Barron writes [the same as Guardini]: “Now what follows from these breathtaking descriptions is a centrally important epistemic claim: that Jesus cannot be measured by a criterion outside of himself or viewed from a perspective higher than himself.”[10] That is, you cannot apply a metaphysic of “being” taken “from below” – i.e. from the experience of the created world [except the created human person going out of himself]. And this because there cannot be any created things without the Creator. The Being of God and the being of things have two totally different meanings save that they are (or can be). Barron writes: “He cannot be understood as one object among many or surveyed blandly by a disinterested observer. If such perspectives were possible, then he would not be the all-grounding Word or the criterion than which no more final can be thought. If we sought to know him in this way, we would not only come to incorrect conclusions but also involve ourselves in a sort of operational contradiction. To be consistent with these accounts, we must say that Jesus determines not only what there is to be known (since he is the organizing principle of finite being) but also how we are to know what is to known (since the mind itself is a creature, made and determined through him).
                “A Christ-illumined mind in search of Christ-determined forms seems to be the epistemology implicit in Colossians and the Johannine prologue. Further, as Bruce Marshall has argued, this primacy implies that the narratives concerning Jesus must, for Christians, be an epistemic trump, that is to say, an articulation of reality that must hold sway over and against all rival articulations, be they scientific, psychological, sociological, philosophical, or religious. To hold to Colossians and the prologue to John is to have a clear negative criterion concerning all claims to ultimate truth: whatever runs contrary to the basic claims entailed in the narratives concerning Jesus must certainly be false.”[11]

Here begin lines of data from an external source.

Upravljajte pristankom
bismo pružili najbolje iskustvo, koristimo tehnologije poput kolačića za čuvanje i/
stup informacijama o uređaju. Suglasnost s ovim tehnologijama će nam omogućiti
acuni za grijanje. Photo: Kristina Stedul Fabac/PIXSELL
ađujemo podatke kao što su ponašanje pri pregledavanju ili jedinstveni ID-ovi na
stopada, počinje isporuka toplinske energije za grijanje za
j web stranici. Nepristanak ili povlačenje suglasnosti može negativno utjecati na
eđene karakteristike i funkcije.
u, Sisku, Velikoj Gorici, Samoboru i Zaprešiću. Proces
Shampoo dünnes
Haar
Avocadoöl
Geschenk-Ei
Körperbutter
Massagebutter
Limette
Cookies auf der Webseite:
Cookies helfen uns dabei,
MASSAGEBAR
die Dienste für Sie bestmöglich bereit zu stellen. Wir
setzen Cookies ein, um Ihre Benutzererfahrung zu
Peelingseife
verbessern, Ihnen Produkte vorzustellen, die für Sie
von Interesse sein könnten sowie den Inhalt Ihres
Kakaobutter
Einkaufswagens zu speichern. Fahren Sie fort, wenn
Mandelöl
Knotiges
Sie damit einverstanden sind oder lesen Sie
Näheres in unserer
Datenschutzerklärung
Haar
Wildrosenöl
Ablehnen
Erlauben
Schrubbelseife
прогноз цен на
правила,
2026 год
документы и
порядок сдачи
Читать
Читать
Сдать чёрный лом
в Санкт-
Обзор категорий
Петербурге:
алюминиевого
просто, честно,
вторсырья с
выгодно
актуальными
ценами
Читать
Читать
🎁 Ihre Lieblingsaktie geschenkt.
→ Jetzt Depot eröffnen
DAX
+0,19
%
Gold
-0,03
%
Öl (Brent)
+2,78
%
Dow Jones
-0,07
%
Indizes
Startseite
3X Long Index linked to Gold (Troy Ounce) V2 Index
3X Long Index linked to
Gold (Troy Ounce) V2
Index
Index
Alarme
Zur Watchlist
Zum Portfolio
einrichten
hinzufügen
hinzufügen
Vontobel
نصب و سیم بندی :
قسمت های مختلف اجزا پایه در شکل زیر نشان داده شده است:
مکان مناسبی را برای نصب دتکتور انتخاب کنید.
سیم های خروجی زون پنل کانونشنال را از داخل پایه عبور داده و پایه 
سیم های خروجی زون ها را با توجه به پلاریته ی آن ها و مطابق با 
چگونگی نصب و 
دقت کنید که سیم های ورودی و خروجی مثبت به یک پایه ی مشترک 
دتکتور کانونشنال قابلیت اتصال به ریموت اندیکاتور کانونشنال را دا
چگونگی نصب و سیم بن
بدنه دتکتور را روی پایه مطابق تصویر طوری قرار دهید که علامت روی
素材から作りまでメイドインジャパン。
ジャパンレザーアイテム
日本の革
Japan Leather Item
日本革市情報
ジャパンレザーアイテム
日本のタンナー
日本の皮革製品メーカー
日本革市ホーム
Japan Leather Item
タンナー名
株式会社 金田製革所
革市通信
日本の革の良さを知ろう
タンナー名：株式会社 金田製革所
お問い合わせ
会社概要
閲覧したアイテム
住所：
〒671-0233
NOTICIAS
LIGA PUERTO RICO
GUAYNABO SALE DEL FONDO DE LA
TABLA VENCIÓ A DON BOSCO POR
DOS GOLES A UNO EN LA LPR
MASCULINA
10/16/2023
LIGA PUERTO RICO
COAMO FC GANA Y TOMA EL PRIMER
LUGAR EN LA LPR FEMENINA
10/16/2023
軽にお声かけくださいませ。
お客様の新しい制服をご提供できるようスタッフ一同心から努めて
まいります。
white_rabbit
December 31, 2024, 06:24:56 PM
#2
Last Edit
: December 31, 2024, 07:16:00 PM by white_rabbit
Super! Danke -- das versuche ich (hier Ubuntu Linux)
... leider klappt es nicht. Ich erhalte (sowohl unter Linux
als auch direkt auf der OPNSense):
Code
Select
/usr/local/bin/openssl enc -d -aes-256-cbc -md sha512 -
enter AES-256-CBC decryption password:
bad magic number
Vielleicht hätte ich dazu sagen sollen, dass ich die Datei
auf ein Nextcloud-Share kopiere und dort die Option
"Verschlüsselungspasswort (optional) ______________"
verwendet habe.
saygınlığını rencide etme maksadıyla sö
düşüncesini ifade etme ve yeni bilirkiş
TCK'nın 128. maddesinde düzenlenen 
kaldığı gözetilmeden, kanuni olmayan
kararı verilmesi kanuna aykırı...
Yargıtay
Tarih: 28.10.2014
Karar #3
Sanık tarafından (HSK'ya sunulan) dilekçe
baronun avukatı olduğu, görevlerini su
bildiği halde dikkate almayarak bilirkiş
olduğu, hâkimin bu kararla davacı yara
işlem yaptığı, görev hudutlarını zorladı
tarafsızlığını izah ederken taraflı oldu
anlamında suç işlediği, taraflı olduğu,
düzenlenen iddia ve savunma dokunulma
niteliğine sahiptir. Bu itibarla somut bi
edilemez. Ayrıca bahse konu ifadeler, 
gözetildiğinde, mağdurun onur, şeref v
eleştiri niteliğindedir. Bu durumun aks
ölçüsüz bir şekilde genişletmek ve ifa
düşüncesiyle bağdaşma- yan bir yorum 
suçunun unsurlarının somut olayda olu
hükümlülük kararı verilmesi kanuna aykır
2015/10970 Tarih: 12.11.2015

                Keep the Chalcedon-Constantinople III Christology in mind. There is only one ontological Person in Christ, and He is God the Son, endowed with two natures. All free actions performed by Christ, be they divine or human, are performed by His Person. Both natures are ontologically distinct as uncreated and created, but there is only one active principle: the Person. Therefore, every human act of Christ is divine in time and space. This is what Barron means by “Jesus cannot be measured by a criterion outside of himself or viewed from a perspective higher than himself.”
                Therefore, He is the meaning of “Being.” And if his every human action derives from his divine Person, it will have the characteristic of relation since He is nothing but Relation to the Father.  Therefore, we have to view all the human from sex to doughnuts through the prism of Christ, divine and human. This is a revolution.

The unfathomable forgiveness revealed: How can we begin to understand the magnitude of divine mercy unless we commit an unfathomable sin and be forgiven?
                The unfathomable sin: Deicide. Did Christ suffer as man, or as God-man? Ratzinger: “The suffering Christ… was an unshakeable fact; but there is no such thing as a Passion without the passions: suffering presupposes the ability to suffer, the sensibility and its feeling faculty. In the patristic period it was Origen who most profoundly grasped the theme of the suffering God, and who also most straightforwardly declared that this theme cannot be reduced to the suffering humanity of Jesus, but that it colors the Christian conception of God himself. The fact that the Father allows the Son to suffer constitutes the Father’s own Passion, and this is also the suffering of the Spirit, of whom Paul says that he sighs in us and that, in us and for us, he bears the passion of our longing for the fullness of redemption (Rom. 8, 26f). And it was also Origen, moreover, who formulated the normative hermeneutic on the theme of the suffering God: whenever you hear of God’s passions and sufferings, says Origen, you must always relate these to his love. God is a sufferer only because he is first a lover; the theme of the suffering God follows from the theme of the loving God and continually points to it. The decisive step that the Christian concept of God takes beyond that of the ancients is the realization that God is love.”
                And so, God can be rejected and suffer and not cease to be God as Greek “instrumental” reason saw it. They under stood that one suffers only by a diminution in being, and therefore God, within that metaphysic, would have to cease to be God to suffer. But if God is Love as Self-gift, He suffers because He is not received.[12]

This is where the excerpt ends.